● **EXERCISE DETAILS**
In this exercise, print only the lines of the records below from the one with "deren Zahl hat" through the one with "Beitragsautor", inclusive. Pictures are not part of the copy.

##### RECORD SET #####

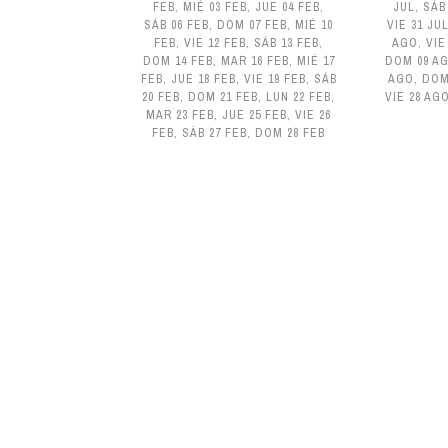
FEB
,
MIÉ 03 FEB
,
JUE 04 FEB
,
JUL
,
SÁB
SÁB 06 FEB
,
DOM 07 FEB
,
MIÉ 10
VIE 31 JU
FEB
,
VIE 12 FEB
,
SÁB 13 FEB
,
AGO
,
VIE
DOM 14 FEB
,
MAR 16 FEB
,
MIÉ 17
DOM 09 A
FEB
,
JUE 18 FEB
,
VIE 19 FEB
,
SÁB
AGO
,
DOM
20 FEB
,
DOM 21 FEB
,
LUN 22 FEB
,
VIE 28 AG
MAR 23 FEB
,
JUE 25 FEB
,
VIE 26
FEB
,
SÁB 27 FEB
,
DOM 28 FEB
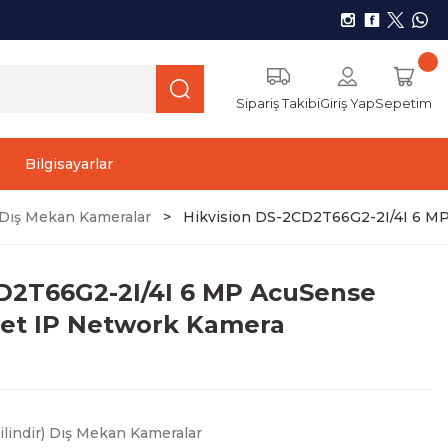
Sipariş Takibi
Giriş Yap
Sepetim
Bilgisayarlar
r) Dış Mekan Kameralar
Hikvision DS-2CD2T66G2-2I/4I 6 MP
CD2T66G2-2I/4I 6 MP AcuSense
llet IP Network Kamera
Silindir) Dış Mekan Kameralar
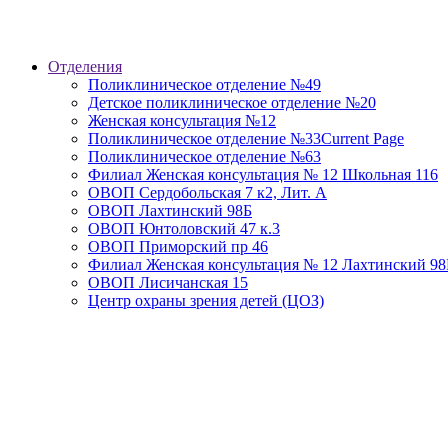
Отделения
Поликлиническое отделение №49
Детское поликлиническое отделение №20
Женская консультация №12
Поликлиническое отделение №33
Current Page
Поликлиническое отделение №63
Филиал Женская консультация № 12 Школьная 116
ОВОП Сердобольская 7 к2, Лит. А
ОВОП Лахтинский 98Б
ОВОП Юнтоловский 47 к.3
ОВОП Приморский пр 46
Филиал Женская консультация № 12 Лахтинский 98
ОВОП Лисичанская 15
Центр охраны зрения детей (ЦОЗ)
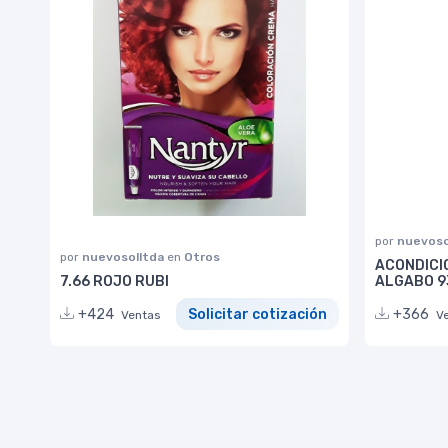
por
nuevoso
por
nuevosolltda
en
Otros
ACONDICI
7.66 ROJO RUBI
ALGABO 9
+424
Solicitar cotización
+366
Ventas
V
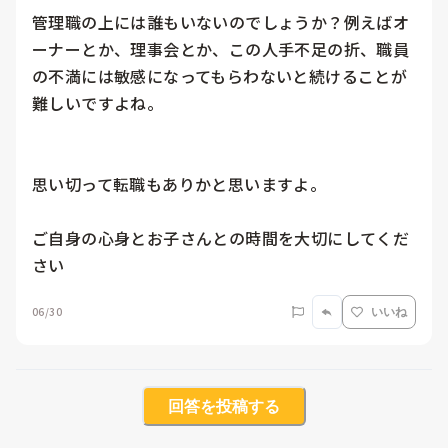
管理職の上には誰もいないのでしょうか？例えばオ
ーナーとか、理事会とか、この人手不足の折、職員
の不満には敏感になってもらわないと続けることが
難しいですよね。

思い切って転職もありかと思いますよ。

ご自身の心身とお子さんとの時間を大切にしてくだ
さい
06/30
いいね
回答を投稿する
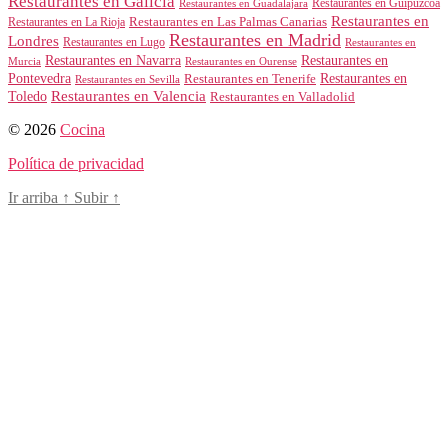
Restaurantes en Galicia
Restaurantes en Guipúzcoa
Restaurantes en Guadalajara
Restaurantes en
Restaurantes en Las Palmas Canarias
Restaurantes en La Rioja
Restaurantes en Madrid
Londres
Restaurantes en Lugo
Restaurantes en
Restaurantes en Navarra
Restaurantes en
Murcia
Restaurantes en Ourense
Restaurantes en
Pontevedra
Restaurantes en Tenerife
Restaurantes en Sevilla
Toledo
Restaurantes en Valencia
Restaurantes en Valladolid
© 2026
Cocina
Política de privacidad
Ir arriba
↑
Subir
↑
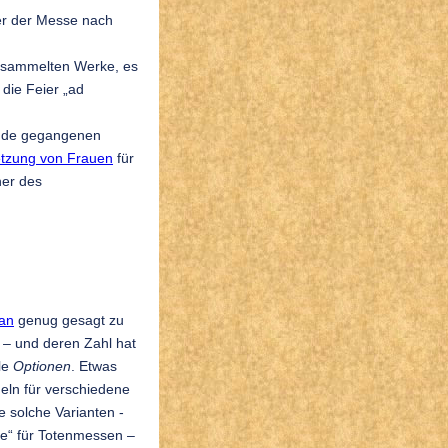
er der Messe nach
esammelten Werke, es
 die Feier „ad
 Ende gegangenen
etzung von Frauen
für
her des
gan
genug gesagt zu
 – und deren Zahl hat
ele
Optionen
. Etwas
eln für verschiedene
e solche Varianten -
ce“ für Totenmessen –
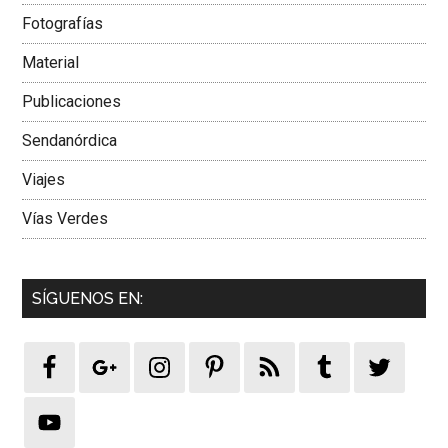
Fotografías
Material
Publicaciones
Sendanórdica
Viajes
Vías Verdes
SÍGUENOS EN:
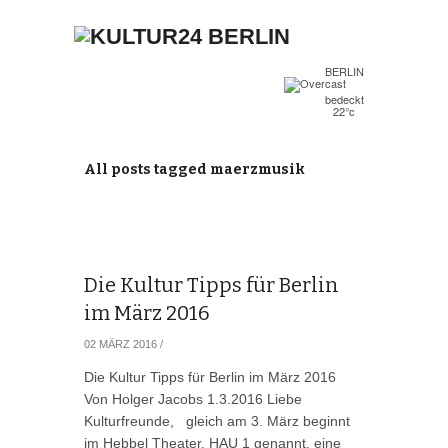
BERLIN
bedeckt
22°c
All posts tagged maerzmusik
Die Kultur Tipps für Berlin
im März 2016
02 MÄRZ 2016
/
Die Kultur Tipps für Berlin im März 2016
Von Holger Jacobs 1.3.2016 Liebe
Kulturfreunde, gleich am 3. März beginnt
im Hebbel Theater, HAU 1 genannt, eine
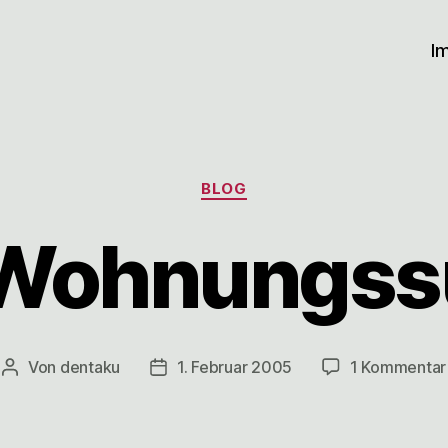
I
Kategorien
BLOG
 Wohnungss
Von
dentaku
1. Februar 2005
1 Kommentar
Beitragsautor
Veröffentlichungsdatum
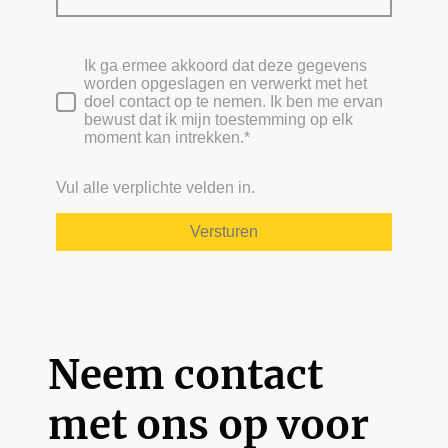
Ik ga ermee akkoord dat deze gegevens
worden opgeslagen en verwerkt met het
doel contact op te nemen. Ik ben me ervan
bewust dat ik mijn toestemming op elk
moment kan intrekken.*
Vul alle verplichte velden in.
Versturen
Neem contact
met ons op voor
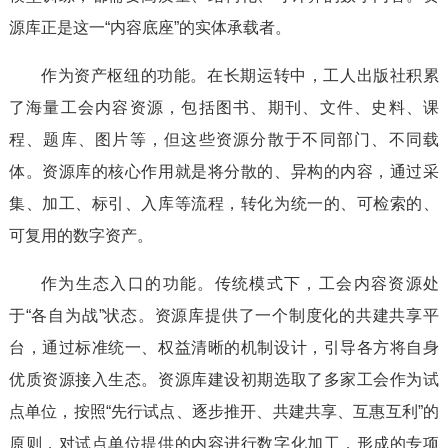
源库正是这一“内容底座”的实体承载者。
作为资产枢纽的功能。在长期运转中，工人出版社积累
了海量工会内容资源，包括图书、期刊、文件、史料、课
程、题库、图片等，但这些资源分散于不同部门、不同载
体。资源库的核心作用就是将分散的、异构的内容，通过采
集、加工、标引、入库等流程，转化为统一的、可检索的、
可复用的数字资产。
作为生态入口的功能。传统模式下，工会内容资源处
于“各自为战”状态。资源库提供了一个制度化的共建共享平
台，通过标准统一、权益清晰的机制设计，引导各方将自身
优质资源接入生态。资源库建设初期选取了多家工会作为试
点单位，按照“先行试点、逐步推开、共建共享、互惠互利”的
原则，对试点单位提供的内容进行数字化加工，形成的专项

#####

● **ANSWER TO THIS TASK**
 – und deren Zahl hat
ele
Optionen
. Etwas
eln für verschiedene
e solche Varianten -
ce“ für Totenmessen –
Fotografías
Material
Publicaciones
Sendanórdica
Viajes
Vías Verdes
SÍGUENOS EN:
BERLIN
bedeckt
22°c
All posts tagged maerzmusik
Die Kultur Tipps für Berlin
im März 2016
02 MÄRZ 2016
/
Die Kultur Tipps für Berlin im März 2016
Von Holger Jacobs 1.3.2016 Liebe
Kulturfreunde, gleich am 3. März beginnt
im Hebbel Theater, HAU 1 genannt, eine
I
Kategorien
BLOG
 Wohnungss
Von
dentaku
1. Februar 2005
1 Kommentar
Beitragsautor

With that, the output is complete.